“An ounce of prevention is worth a pound of cure.” Most of us are familiar with this tidbit of immense wisdom. That doesn’t necessarily mean we follow it when it comes to either our physical or our financial health.
According to a Modern Healthcare article, 60% of visits to the emergency room in 2017 were preventable. Had patients taken steps to exercise, modify their diets, or seek a doctor’s opinion for an annoying ache that “probably was nothing,” they could have avoided a health crisis that sent them rushing to urgent care.
This same scenario plays out with our finances. Here is just one example.
Steve called our office in a panic. “My accountant just told me that I am going to lose 20% of the sale of my real estate to capital gains taxes. He said an investment advisor may be able to give me some options as to how to avoid the taxes. Is he right?”
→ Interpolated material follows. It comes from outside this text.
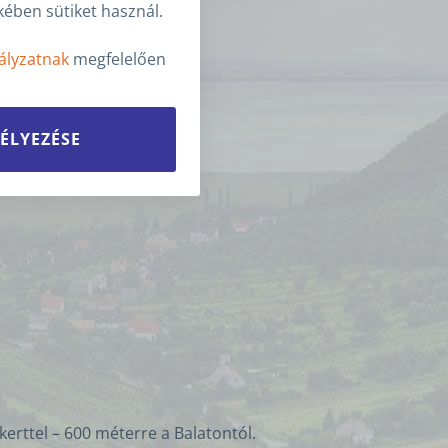
ében sütiket használ.
ályzatnak
megfelelően
ÉLYEZÉSE
erttel – 600 méterre a Balatontól.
“Yes, he is absolutely right.” I explained some of the strategies he could use to offset the gains: selling other assets that have losses and using those to offset the gain, an installment sale, or doing a 1031 tax-deferred exchange for another property, an interest in private REIT or a DST.
I also suggested that, if we analyzed his financial situation and his real estate property, we might find options other than selling. Strategies like refinancing, pulling cash out of a paid-off property, leasing the property, or hiring professional management. These sometimes can net more cash flow than you can get on a portfolio of stocks and bonds.
“So you have a lot of potential options, but I will need to know a lot more about your situation,” I told him. “When does your sale close?”
“Tomorrow. Can I get an appointment with you this afternoon?”
Tomorrow was December 31.
In hindsight, I should have asked about his closing date far sooner and saved us both time. He was financially DOA. There was nothing I could do at this late date to save him.
Over the years I’ve seen a number of similar “emergency” scenarios that with adequate lead time to plan could be completely avoided. These fall into two categories: those with known deadlines and those that we know will happen but we don’t know when.
For example, the date of retirement usually is a known deadline. Waiting until the month before that date is usually far too late to do the necessary planning to optimize all the decisions that need to be made, such as whether to take a pension in monthly payments or a lump sum, when to file for Social Security benefits, and how much to withdraw from your investment portfolio. It may take weeks to get an appointment with a financial planner and several months to do the thorough analysis necessary to make an informed and personalized recommendation.
Other common financial events with hard deadlines can be marriage, divorce settlements, paying off a mortgage, property closing dates, college tuition payments, buying or selling a business, tax payments, and terminal illness.
Financial events without foreseeable deadlines include a sudden death or disability, lawsuits, being fired from a job, and natural disasters. All these require planning. Preventive measures can be drafting wills, trusts, durable powers of attorney, incorporating a business, proper insurance, asset protection planning, and premarital agreements.
Most financial crises that I see are totally preventable. Yet in the midst of a crisis, there’s usually nothing that can be done. The key is to obtain financial advice well in advance. Advisors have many tools, but financial emergency surgery is not among them.